A traditional Norwegian cowshed. Notice how clean the cows are. The location is Hadeland, Norway. | Leif Ørnelund - Oslo Museum - digitaltmuseum.no - CC BY-SA.

The old Norwegian farm | Moving into the barn during summer

A peculiar custom

Every summer in the early 1900s, when spending the summer months with his grandparents, a young Norwegian boy experienced a peculiar custom: his grandparents moved out of the regular family home – and into the cowshed.

The grandparents lived on a smallholding, in Norway’s forest-rich and south-eastern region of Østerdalen.

As soon as they had sent the farm animals off to the summer dairy farm in the mountains – setra, the grandparents scrubbed the animal sheds from top to bottom – and white-chalked the ceiling and the upper sections of the walls.

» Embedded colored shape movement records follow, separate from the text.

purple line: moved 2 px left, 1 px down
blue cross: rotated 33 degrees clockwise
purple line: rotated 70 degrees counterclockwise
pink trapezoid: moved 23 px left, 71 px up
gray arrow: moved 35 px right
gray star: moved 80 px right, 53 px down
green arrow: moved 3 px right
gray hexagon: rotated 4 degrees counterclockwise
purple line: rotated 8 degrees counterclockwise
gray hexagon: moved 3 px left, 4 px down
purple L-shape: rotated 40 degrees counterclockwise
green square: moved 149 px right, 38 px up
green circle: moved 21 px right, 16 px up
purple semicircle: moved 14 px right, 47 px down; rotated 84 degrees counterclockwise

When the barn was as clean as it possibly could be, it was time to fill the empty stalls and pens with beds and a long wooden table with chairs and benches – all brought out from the main house.

This cowshed had a fireplace

In this particular cowshed, there was also a fireplace where they prepared the food. If they ever received guests during the summer, they welcomed them into the main house – but prepared the coffee in the shed.

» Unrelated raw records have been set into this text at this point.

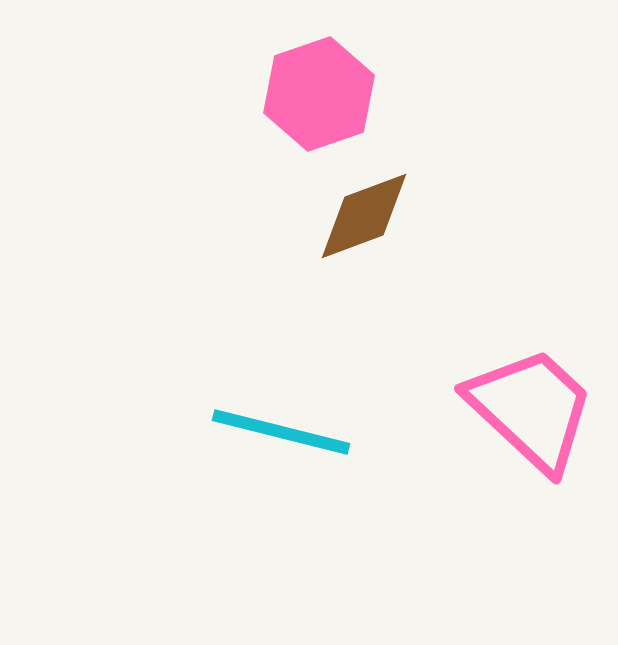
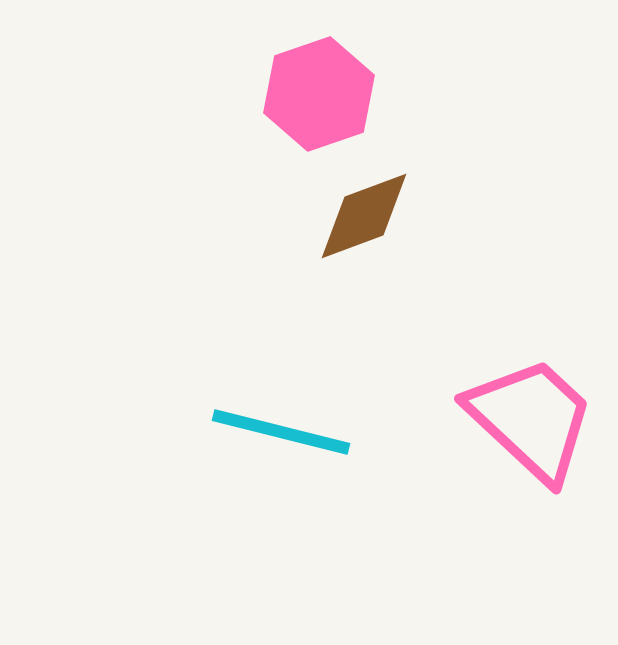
pink trapezoid: moved 10 px down
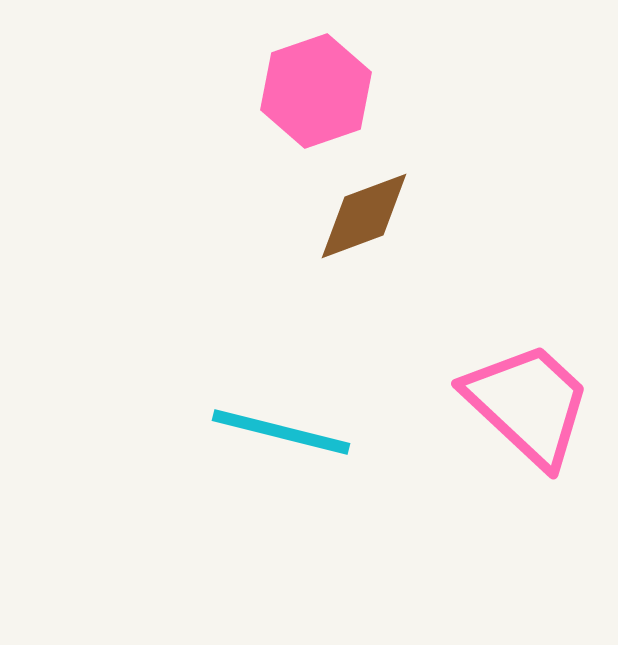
pink hexagon: moved 3 px left, 3 px up
pink trapezoid: moved 3 px left, 15 px up
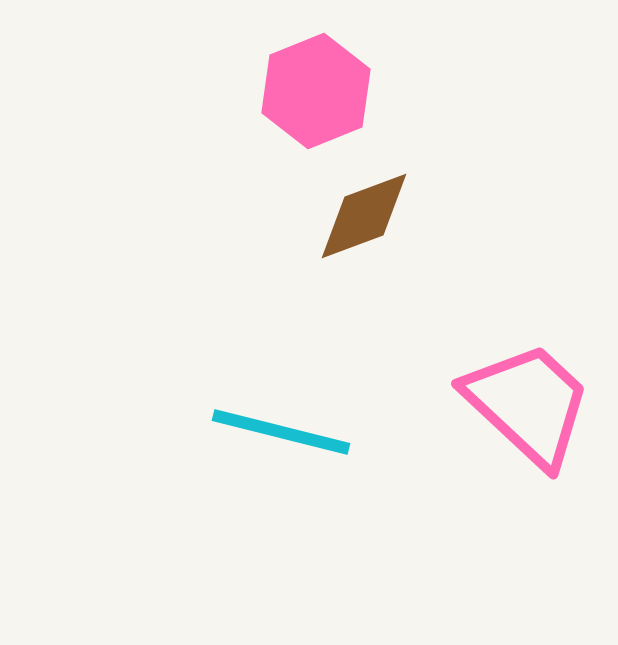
pink hexagon: rotated 3 degrees counterclockwise
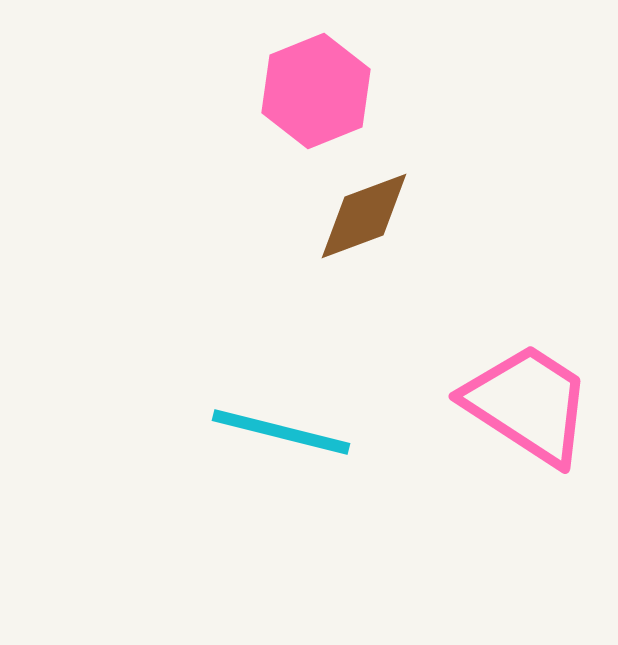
pink trapezoid: rotated 10 degrees counterclockwise
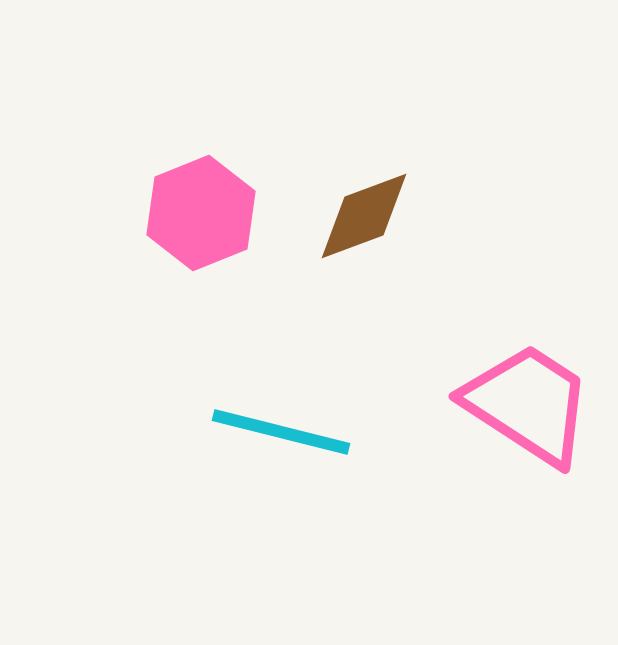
pink hexagon: moved 115 px left, 122 px down
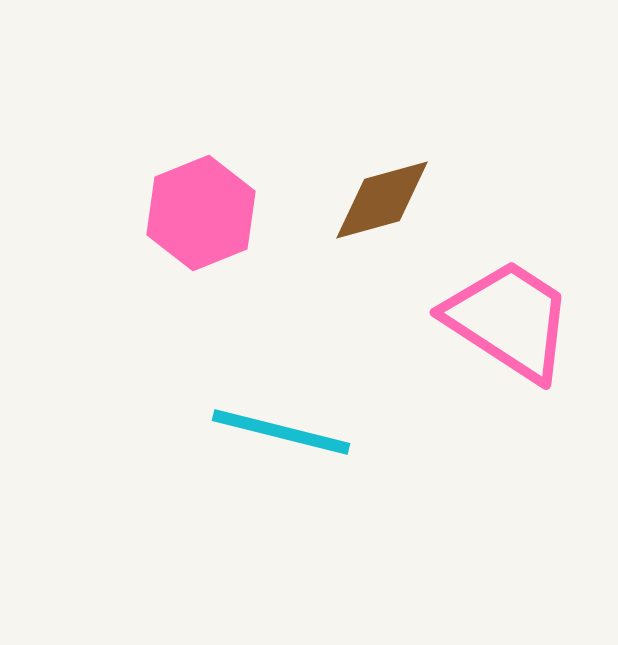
brown diamond: moved 18 px right, 16 px up; rotated 5 degrees clockwise
pink trapezoid: moved 19 px left, 84 px up
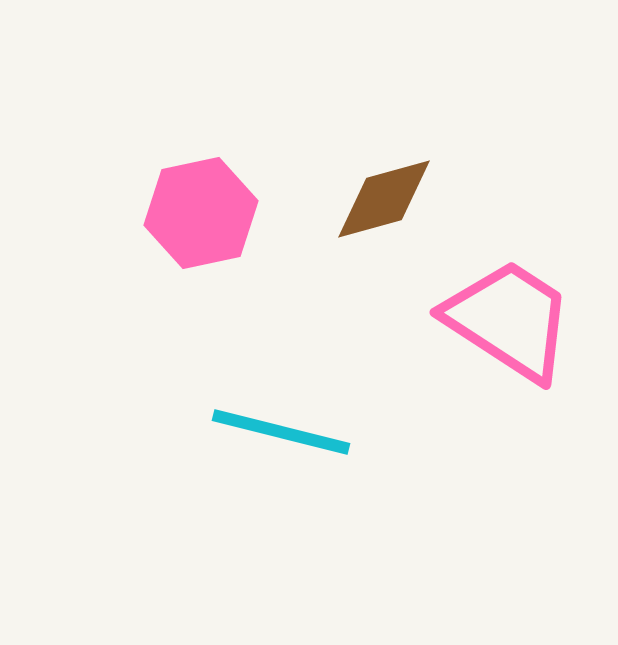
brown diamond: moved 2 px right, 1 px up
pink hexagon: rotated 10 degrees clockwise
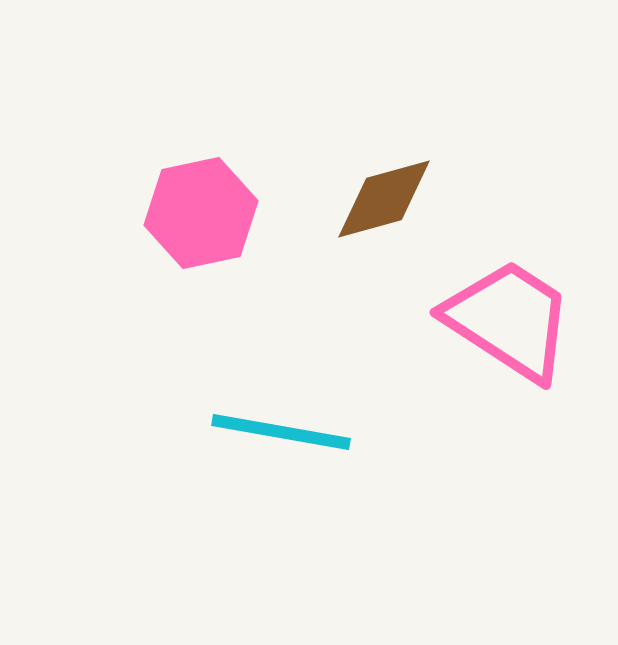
cyan line: rotated 4 degrees counterclockwise
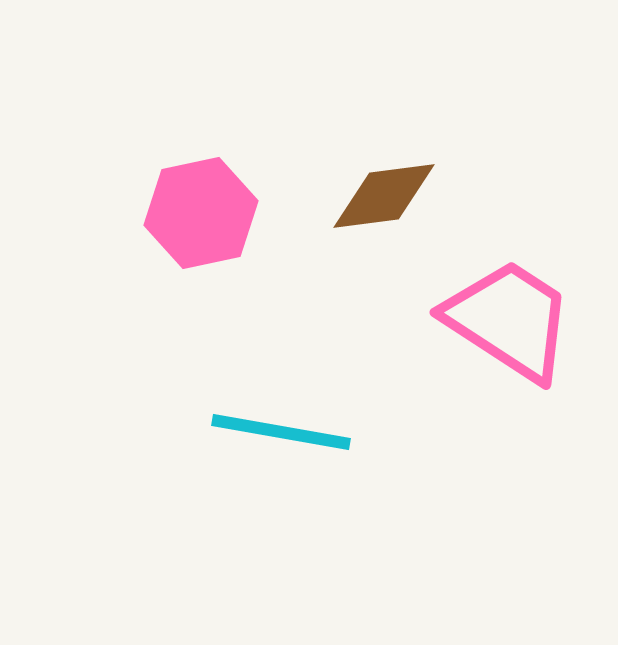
brown diamond: moved 3 px up; rotated 8 degrees clockwise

After having established their seasonal abode in the cowshed, the boy’s grandparents also cleaned the main house from top to bottom; making it ready for late summer, when the livestock returned, and when the boy had to go back to his parents and to school.

Throughout summer, the boy ran high and low, all barefoot and happy; and no doubt helped his grandparents with the haymaking and other chores.

When reminiscing about his childhood as a grown man, the boy was quite particular about the reason for his grandparents’ behaviour: it was like going on holiday, a celebration of summer.

A custom stretching back to the Middle Ages

The Scandinavian custom of moving out of the main house during the summer months has its roots in the Middle Ages – or possibly beyond. Most people moved out into what the Norwegians call bryggerhus or sommerstue – the washhouse or cookhouse, or the summerhouse or summercottage.

Norwegian culture still carries remnants of this old way of life. Many modern-day Norwegians have cottages by the sea, or in the mountains and forests – a hytte.

Today, over 80% of the Norwegians live in towns and cities, but a sense of the old Norway still lingers in people’s minds, fuelled by childhood memories – and stories told to them by parents and grandparents.